[[ THE RECORDS, beginning ]]
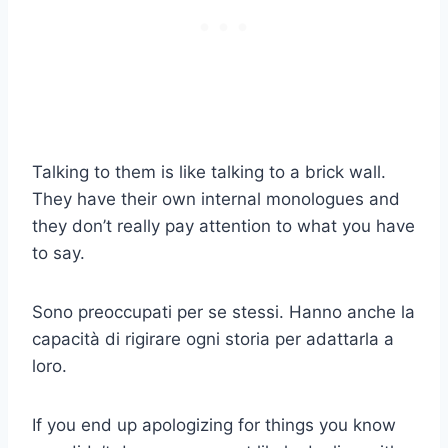
Talking to them is like talking to a brick wall.
They have their own internal monologues and
they don’t really pay attention to what you have
to say.
Sono preoccupati per se stessi. Hanno anche la
capacità di rigirare ogni storia per adattarla a
loro.
If you end up apologizing for things you know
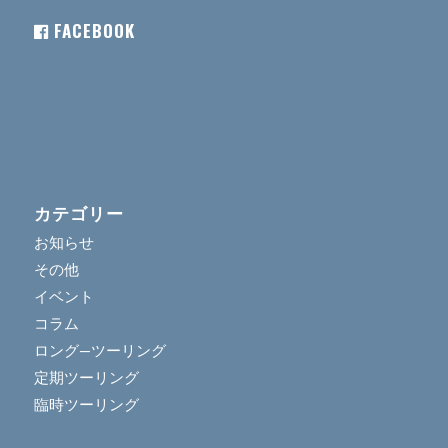
FACEBOOK
カテゴリー
お知らせ
その他
イベント
コラム
ロング―ツーリング
定期ツーリング
臨時ツーリング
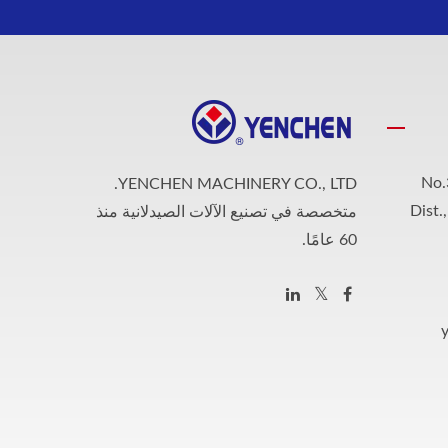
No.
YENCHEN MACHINERY CO., LTD.
Dist.
متخصصة في تصنيع الآلات الصيدلانية منذ
60 عامًا.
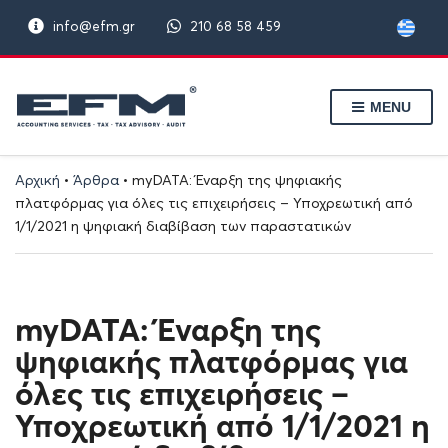
info@efm.gr
210 68 58 459
MENU
Αρχική
•
Άρθρα
•
myDATA: Έναρξη της ψηφιακής
πλατφόρμας για όλες τις επιχειρήσεις – Υποχρεωτική από
1/1/2021 η ψηφιακή διαβίβαση των παραστατικών
myDATA: Έναρξη της
ψηφιακής πλατφόρμας για
όλες τις επιχειρήσεις –
Υποχρεωτική από 1/1/2021 η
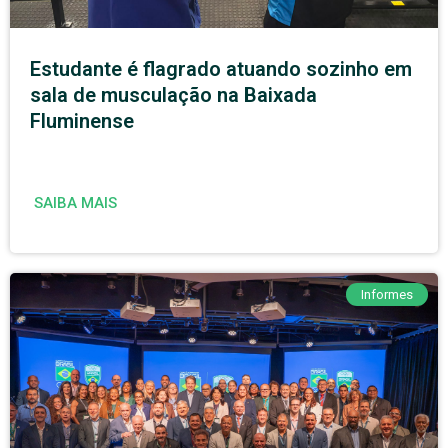
Estudante é flagrado atuando sozinho em
sala de musculação na Baixada
Fluminense
SAIBA MAIS
Informes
[[ THE RECORDS, end ]]
• [WHAT NEEDS TO BE DONE]: Looking at the entries above, count the lines that contain the string "επιχειρήσεις", then give the number and nothing else.

• [RESULT OF THIS EXERCISE]: 2